→ **EXERCISE DESCRIPTION**
Copy the records exactly, every one of them.

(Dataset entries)
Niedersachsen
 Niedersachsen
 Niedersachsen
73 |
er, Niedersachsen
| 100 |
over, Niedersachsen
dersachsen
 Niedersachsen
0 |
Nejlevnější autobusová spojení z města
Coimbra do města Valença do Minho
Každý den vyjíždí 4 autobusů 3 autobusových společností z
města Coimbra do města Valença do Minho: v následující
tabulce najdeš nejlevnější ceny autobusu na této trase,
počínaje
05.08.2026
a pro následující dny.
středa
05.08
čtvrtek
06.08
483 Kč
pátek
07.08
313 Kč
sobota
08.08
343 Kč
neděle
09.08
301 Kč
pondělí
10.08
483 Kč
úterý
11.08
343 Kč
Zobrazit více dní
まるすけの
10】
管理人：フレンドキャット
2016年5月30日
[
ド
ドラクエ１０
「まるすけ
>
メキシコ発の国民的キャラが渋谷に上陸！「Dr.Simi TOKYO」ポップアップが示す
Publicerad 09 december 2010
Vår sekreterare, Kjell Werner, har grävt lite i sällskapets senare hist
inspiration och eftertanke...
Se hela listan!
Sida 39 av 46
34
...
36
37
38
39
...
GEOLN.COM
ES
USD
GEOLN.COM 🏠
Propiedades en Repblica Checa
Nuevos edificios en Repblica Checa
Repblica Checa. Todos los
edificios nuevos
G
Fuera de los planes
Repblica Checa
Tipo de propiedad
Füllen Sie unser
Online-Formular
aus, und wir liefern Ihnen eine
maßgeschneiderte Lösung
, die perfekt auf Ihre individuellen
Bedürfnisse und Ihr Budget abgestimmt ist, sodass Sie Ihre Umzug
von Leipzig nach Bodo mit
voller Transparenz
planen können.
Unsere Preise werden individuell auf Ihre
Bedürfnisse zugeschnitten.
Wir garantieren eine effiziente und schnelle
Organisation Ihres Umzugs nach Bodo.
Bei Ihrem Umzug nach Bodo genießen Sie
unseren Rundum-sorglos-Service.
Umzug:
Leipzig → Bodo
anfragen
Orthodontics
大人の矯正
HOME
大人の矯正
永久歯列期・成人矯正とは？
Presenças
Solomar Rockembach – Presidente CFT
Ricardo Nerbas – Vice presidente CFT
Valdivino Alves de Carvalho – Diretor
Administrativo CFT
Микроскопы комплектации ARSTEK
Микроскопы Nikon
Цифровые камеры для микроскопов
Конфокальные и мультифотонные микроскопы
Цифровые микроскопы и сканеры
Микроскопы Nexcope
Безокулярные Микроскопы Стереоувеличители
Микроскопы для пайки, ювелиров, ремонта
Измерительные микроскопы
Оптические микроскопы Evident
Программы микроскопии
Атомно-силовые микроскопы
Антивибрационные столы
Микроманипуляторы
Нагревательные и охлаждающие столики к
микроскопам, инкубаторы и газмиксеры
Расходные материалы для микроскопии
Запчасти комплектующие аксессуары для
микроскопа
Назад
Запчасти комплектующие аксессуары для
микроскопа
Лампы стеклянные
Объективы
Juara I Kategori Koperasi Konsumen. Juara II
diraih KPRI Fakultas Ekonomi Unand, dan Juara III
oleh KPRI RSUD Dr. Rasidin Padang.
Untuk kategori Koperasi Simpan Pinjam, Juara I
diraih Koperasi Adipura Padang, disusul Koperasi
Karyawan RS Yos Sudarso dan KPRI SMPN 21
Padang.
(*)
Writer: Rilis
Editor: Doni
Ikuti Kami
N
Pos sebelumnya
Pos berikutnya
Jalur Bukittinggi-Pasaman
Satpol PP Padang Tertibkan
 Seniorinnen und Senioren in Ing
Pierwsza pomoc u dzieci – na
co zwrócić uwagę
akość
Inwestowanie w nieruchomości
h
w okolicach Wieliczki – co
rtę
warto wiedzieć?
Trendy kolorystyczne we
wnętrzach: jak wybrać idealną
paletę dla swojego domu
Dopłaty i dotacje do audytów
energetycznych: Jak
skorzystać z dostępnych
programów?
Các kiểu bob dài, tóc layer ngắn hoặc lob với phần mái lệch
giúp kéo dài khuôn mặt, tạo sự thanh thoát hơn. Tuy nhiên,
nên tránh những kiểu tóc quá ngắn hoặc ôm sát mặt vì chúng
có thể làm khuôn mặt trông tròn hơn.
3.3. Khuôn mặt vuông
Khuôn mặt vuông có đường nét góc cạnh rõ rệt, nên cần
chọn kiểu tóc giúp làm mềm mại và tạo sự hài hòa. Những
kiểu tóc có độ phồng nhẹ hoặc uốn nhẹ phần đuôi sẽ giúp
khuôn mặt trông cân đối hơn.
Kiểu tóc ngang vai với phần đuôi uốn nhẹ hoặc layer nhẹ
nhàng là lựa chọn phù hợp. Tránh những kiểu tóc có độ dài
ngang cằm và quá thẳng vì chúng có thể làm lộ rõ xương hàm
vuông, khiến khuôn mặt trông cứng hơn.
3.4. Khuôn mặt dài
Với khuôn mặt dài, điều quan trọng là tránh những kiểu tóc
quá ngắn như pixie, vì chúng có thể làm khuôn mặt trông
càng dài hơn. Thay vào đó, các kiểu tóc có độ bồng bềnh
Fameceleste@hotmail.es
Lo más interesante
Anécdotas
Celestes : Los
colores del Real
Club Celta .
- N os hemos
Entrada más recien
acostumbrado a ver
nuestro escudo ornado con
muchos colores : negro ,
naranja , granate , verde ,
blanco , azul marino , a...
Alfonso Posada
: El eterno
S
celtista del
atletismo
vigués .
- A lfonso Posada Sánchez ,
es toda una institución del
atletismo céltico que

→ **YOUR RESPONSE**
Niedersachsen
 Niedersachsen
 Niedersachsen
73 |
er, Niedersachsen
| 100 |
over, Niedersachsen
dersachsen
 Niedersachsen
0 |
Nejlevnější autobusová spojení z města
Coimbra do města Valença do Minho
Každý den vyjíždí 4 autobusů 3 autobusových společností z
města Coimbra do města Valença do Minho: v následující
tabulce najdeš nejlevnější ceny autobusu na této trase,
počínaje
05.08.2026
a pro následující dny.
středa
05.08
čtvrtek
06.08
483 Kč
pátek
07.08
313 Kč
sobota
08.08
343 Kč
neděle
09.08
301 Kč
pondělí
10.08
483 Kč
úterý
11.08
343 Kč
Zobrazit více dní
まるすけの
10】
管理人：フレンドキャット
2016年5月30日
[
ド
ドラクエ１０
「まるすけ
>
メキシコ発の国民的キャラが渋谷に上陸！「Dr.Simi TOKYO」ポップアップが示す
Publicerad 09 december 2010
Vår sekreterare, Kjell Werner, har grävt lite i sällskapets senare hist
inspiration och eftertanke...
Se hela listan!
Sida 39 av 46
34
...
36
37
38
39
...
GEOLN.COM
ES
USD
GEOLN.COM 🏠
Propiedades en Repblica Checa
Nuevos edificios en Repblica Checa
Repblica Checa. Todos los
edificios nuevos
G
Fuera de los planes
Repblica Checa
Tipo de propiedad
Füllen Sie unser
Online-Formular
aus, und wir liefern Ihnen eine
maßgeschneiderte Lösung
, die perfekt auf Ihre individuellen
Bedürfnisse und Ihr Budget abgestimmt ist, sodass Sie Ihre Umzug
von Leipzig nach Bodo mit
voller Transparenz
planen können.
Unsere Preise werden individuell auf Ihre
Bedürfnisse zugeschnitten.
Wir garantieren eine effiziente und schnelle
Organisation Ihres Umzugs nach Bodo.
Bei Ihrem Umzug nach Bodo genießen Sie
unseren Rundum-sorglos-Service.
Umzug:
Leipzig → Bodo
anfragen
Orthodontics
大人の矯正
HOME
大人の矯正
永久歯列期・成人矯正とは？
Presenças
Solomar Rockembach – Presidente CFT
Ricardo Nerbas – Vice presidente CFT
Valdivino Alves de Carvalho – Diretor
Administrativo CFT
Микроскопы комплектации ARSTEK
Микроскопы Nikon
Цифровые камеры для микроскопов
Конфокальные и мультифотонные микроскопы
Цифровые микроскопы и сканеры
Микроскопы Nexcope
Безокулярные Микроскопы Стереоувеличители
Микроскопы для пайки, ювелиров, ремонта
Измерительные микроскопы
Оптические микроскопы Evident
Программы микроскопии
Атомно-силовые микроскопы
Антивибрационные столы
Микроманипуляторы
Нагревательные и охлаждающие столики к
микроскопам, инкубаторы и газмиксеры
Расходные материалы для микроскопии
Запчасти комплектующие аксессуары для
микроскопа
Назад
Запчасти комплектующие аксессуары для
микроскопа
Лампы стеклянные
Объективы
Juara I Kategori Koperasi Konsumen. Juara II
diraih KPRI Fakultas Ekonomi Unand, dan Juara III
oleh KPRI RSUD Dr. Rasidin Padang.
Untuk kategori Koperasi Simpan Pinjam, Juara I
diraih Koperasi Adipura Padang, disusul Koperasi
Karyawan RS Yos Sudarso dan KPRI SMPN 21
Padang.
(*)
Writer: Rilis
Editor: Doni
Ikuti Kami
N
Pos sebelumnya
Pos berikutnya
Jalur Bukittinggi-Pasaman
Satpol PP Padang Tertibkan
 Seniorinnen und Senioren in Ing
Pierwsza pomoc u dzieci – na
co zwrócić uwagę
akość
Inwestowanie w nieruchomości
h
w okolicach Wieliczki – co
rtę
warto wiedzieć?
Trendy kolorystyczne we
wnętrzach: jak wybrać idealną
paletę dla swojego domu
Dopłaty i dotacje do audytów
energetycznych: Jak
skorzystać z dostępnych
programów?
Các kiểu bob dài, tóc layer ngắn hoặc lob với phần mái lệch
giúp kéo dài khuôn mặt, tạo sự thanh thoát hơn. Tuy nhiên,
nên tránh những kiểu tóc quá ngắn hoặc ôm sát mặt vì chúng
có thể làm khuôn mặt trông tròn hơn.
3.3. Khuôn mặt vuông
Khuôn mặt vuông có đường nét góc cạnh rõ rệt, nên cần
chọn kiểu tóc giúp làm mềm mại và tạo sự hài hòa. Những
kiểu tóc có độ phồng nhẹ hoặc uốn nhẹ phần đuôi sẽ giúp
khuôn mặt trông cân đối hơn.
Kiểu tóc ngang vai với phần đuôi uốn nhẹ hoặc layer nhẹ
nhàng là lựa chọn phù hợp. Tránh những kiểu tóc có độ dài
ngang cằm và quá thẳng vì chúng có thể làm lộ rõ xương hàm
vuông, khiến khuôn mặt trông cứng hơn.
3.4. Khuôn mặt dài
Với khuôn mặt dài, điều quan trọng là tránh những kiểu tóc
quá ngắn như pixie, vì chúng có thể làm khuôn mặt trông
càng dài hơn. Thay vào đó, các kiểu tóc có độ bồng bềnh
Fameceleste@hotmail.es
Lo más interesante
Anécdotas
Celestes : Los
colores del Real
Club Celta .
- N os hemos
Entrada más recien
acostumbrado a ver
nuestro escudo ornado con
muchos colores : negro ,
naranja , granate , verde ,
blanco , azul marino , a...
Alfonso Posada
: El eterno
S
celtista del
atletismo
vigués .
- A lfonso Posada Sánchez ,
es toda una institución del
atletismo céltico que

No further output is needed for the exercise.